The best way to avoid future problems with your brand is to select a strong brand from the outset. Doing so properly has the added benefit of increasing the value of your brand, especially when you properly use the trademark and enforce it against infringers.
Not all words or names can be protected as trademarks. For example, no one business can claim exclusive rights in generic terms because every business owner in the same industry needs to be able to use them to identify their own goods or services. Thus, no one owns the words “computer,” “automobile,” or “candy” as a protectable, standalone trademark because these are simply generic words for a particular type of goods.

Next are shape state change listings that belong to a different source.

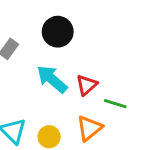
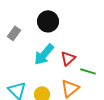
cyan arrow: (52, 79) -> (44, 54), turned -90

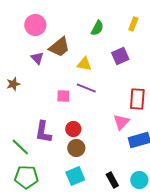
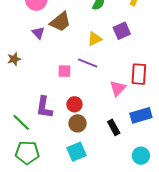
yellow triangle: (84, 64) -> (95, 39), moved, turned -35
pink triangle: (121, 122) -> (118, 88), moved
black rectangle: (112, 180) -> (114, 127), moved

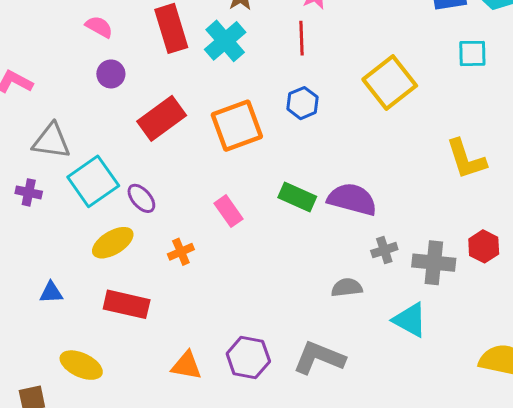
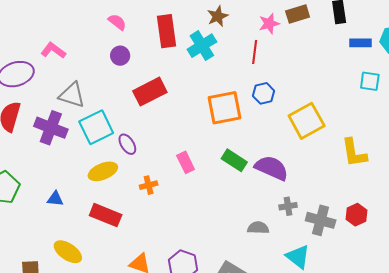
yellow square: (390, 82) -> (307, 121), moved
blue hexagon: (302, 103) -> (264, 93), moved
orange square: (237, 126) -> (225, 108), moved
purple cross: (29, 192) -> (51, 128), size x1.8

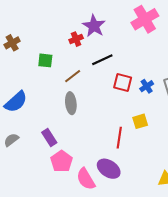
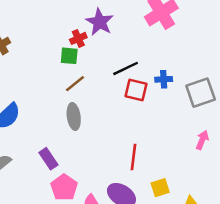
green square: (45, 60) -> (69, 56), moved
black line: (102, 60) -> (126, 68), moved
blue cross: (147, 86) -> (164, 79), moved, turned 32
yellow square: (140, 121) -> (160, 188), moved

In fact, there is a scale for types of trademarks and the levels of protection they can obtain through registration with the U.S. Patent and Trademark Office (the “USPTO”) ranging from “generic” (Generic terms are not subject to trademark protection.) to “fanciful or coined” (Made up terms are afforded the greatest scope of protection.) The range of potential trademarks, from weak to strong, includes:
1. Generic terms (e.g., “cars,” “candy,” and “computers”) are not subject to trademark protection. A generic trademark cannot be protected as a trademark because it describes a category of product or service.
2. Descriptive terms (e.g., “Bed & Breakfast Registry,” “Oatnut,” and “UrbanHouzing”) are protectable as a trademark, but only after acquiring “secondary meaning” in the marketplace. A descriptive trademark merely describes some portion of the goods or services to be sold under the mark.
3. Suggestive terms (e.g, “Citibank” and “Greyhound”) are more protectable. A suggestive trademark is so named because it suggests a quality or characteristic of goods and services; such a trademark might also be called allusive.
4. Arbitrary terms (e.g., “Apple,” “Starbucks,” and “Dr Pepper”) are subject to a greater scope of protection than suggestive marks. An arbitrary trademark has a common meaning, but the meaning is unrelated to the goods or services offered for sale under the mark.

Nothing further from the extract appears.